Os nossos retratos são de dias mais solenes. Reveillon, aniversário, casamento de alguém, festas com coxinha e bolo. Só existe celebração porque, nos dias comuns, também há afeto. Tecemos nossa teia diária de carinho, desentendimentos e conciliações. Também há espaço para manias, costumes, esquisitices que a gente aprendeu a fazer piada, a se divertir. Atire a primeira pedra quem não tem bordão ou gracejo partilhado no seu grupo. Pode ser de amigos, família, turma da escola. Parece bobo para quem é de fora, mas engraçadíssimo para quem participou da criação da piada.

O tempo todo, com pressa ou calmaria, marcamos nossa existência. Ao compor a nossa rotina, costuramos lembranças e produzimos outras novas. Um dia seremos somente história.

Do fundo do baú, recebi essa foto nesta semana. Meus avós em um período em que eles ainda nem tinham netos. Eu, a primeirona a chegar, nasci cinco anos depois do clique. Minha avó, com sua memória infalível, descreveu a ocasião, lembrou-se do vestido (ela mesma costurou), ficou intrigada com a camisa do meu avô – que roupa misteriosa era aquela, apagada das lembranças?

Contou da festa, do local, dos convidados, da gaveta da geladeira que serviu para temperar a carne do evento, que marcava os 25 anos do meu pai.

São tantos aniversários na vida. Tem de filhos, de netos, de marido, de casamento e, agora, de partida. Hoje, faz sete meses que meu avô morreu. Ela prefere falar que ele partiu, como quem faz uma longa e definitiva viagem. Gosto de pensar que ele só encerrou a sua própria história. Não há nada sem começo, meio e fim. Seja você quem for ou como leva a vida, também terá um fim para chamar de seu.

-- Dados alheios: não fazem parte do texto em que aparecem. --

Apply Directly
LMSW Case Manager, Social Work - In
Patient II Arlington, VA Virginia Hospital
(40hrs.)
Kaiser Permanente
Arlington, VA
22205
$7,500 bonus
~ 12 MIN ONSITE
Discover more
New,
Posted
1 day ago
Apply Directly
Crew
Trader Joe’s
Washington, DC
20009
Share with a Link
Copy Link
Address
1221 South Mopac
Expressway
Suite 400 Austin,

A história dele teve um final, eu participei do meio e sei do começo por relatos de família. A minha tem um avô Ercílio. Tem piada, tem panqueca, tem Silvio Santos, tem casa de avós. Tem saudade.

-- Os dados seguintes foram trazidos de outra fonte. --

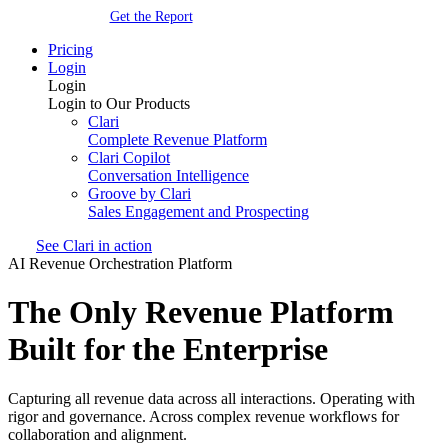
Get the Report
Pricing
Login
Login
Login to Our Products
Clari
Complete Revenue Platform
Clari Copilot
Conversation Intelligence
Groove by Clari
Sales Engagement and Prospecting
See Clari in action
AI Revenue Orchestration Platform
The Only Revenue Platform
Built for the Enterprise
Capturing all revenue data across all interactions. Operating with
rigor and governance. Across complex revenue workflows for
collaboration and alignment.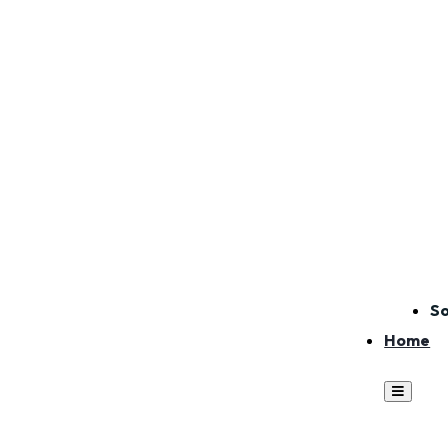
So
Home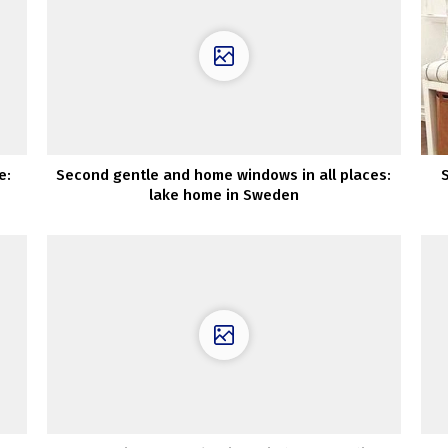
e:
Second gentle and home windows in all places:
lake home in Sweden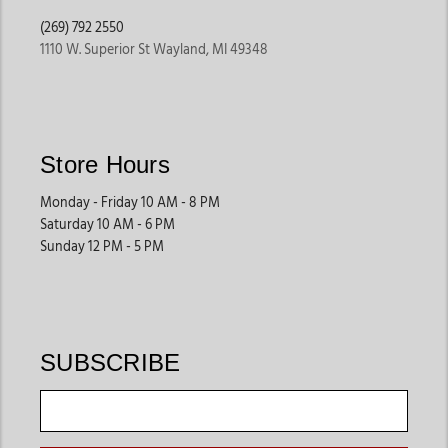
(269) 792 2550
1110 W. Superior St Wayland, MI 49348
Store Hours
Monday - Friday 10 AM - 8 PM
Saturday 10 AM - 6 PM
Sunday 12 PM - 5 PM
SUBSCRIBE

Como se despedir de alguém?

A Doença de Alzheimer é um pisca-pisca. Tem hora que acende e meu vô tem alguns instantes de presença. Em seguida, apaga e fica pairando em algum lugar distante. A gente nunca sabe quando vai acender nem quando vai apagar. Aproveita enquanto tem luz. Quando a escuridão volta se esforça para manter algum brilho aceso. Puxa uma prosa, tenta resgatar uma memória, arrisca uma piada. Faz o bobo da corte.

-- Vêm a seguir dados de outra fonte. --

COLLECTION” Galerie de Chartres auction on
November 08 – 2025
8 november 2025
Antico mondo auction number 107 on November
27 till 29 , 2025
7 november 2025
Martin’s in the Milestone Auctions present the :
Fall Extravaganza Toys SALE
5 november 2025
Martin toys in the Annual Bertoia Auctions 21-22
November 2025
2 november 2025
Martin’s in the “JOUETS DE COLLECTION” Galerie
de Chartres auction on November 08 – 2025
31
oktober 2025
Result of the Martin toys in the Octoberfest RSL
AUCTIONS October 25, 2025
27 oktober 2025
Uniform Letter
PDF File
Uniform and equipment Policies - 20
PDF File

Em um desses dias enevoados eu me arrisquei em uma atividade em que sou péssima: cantar. A música é, ultimamente, o ponto de conexão do meu vô com o mundo externo. É quando seus olhos verdes opacos identificam o som e ele volta a estar presente.
“Há uma nuvem de lágrimas sobre os meus olhos, dizendo para mim que você foi embora e não demora o meu pranto rolaááááár”. Segui com o lá lá lá na maior enrolação. Aqui vale a confissão, eu não canto nem em karaokê. Porém, ridiculamente eu tentava seguir a Fafá de Belém na TV. Eu só queria começar a música para ele me seguir. Silêncio. Nada. Pisca-pisca segue apagado, pensei frustrada.
O olhar dele desvia da TV para mim que, nessa altura, além de enrolar a cantoria já fazia passinhos desajeitados na sala. Vira o pescoço, me olha, não canta. Sentencia:
– Você está desafinada!
– É mesmo, vô?
– Tem que seguir o tom.
– Eu sou ruim mesmo, vô. Como faz?
Ele balbuciou um trechinho da música e logo sacudiu a cabeça, me reprovando de vez como intérprete. Depois, deu uma sonora risada e colocou a mão no meu ombro. O riso rouco de vô fumante que eu conheço desde que sou pequena. Comemorei a luz acesa de novo.
Assim que se apaga o coração aperta um pouquinho. Respira, suspira, agradece. E torce para que o pisca-pisca funcione mais um Natal ou até a despedida.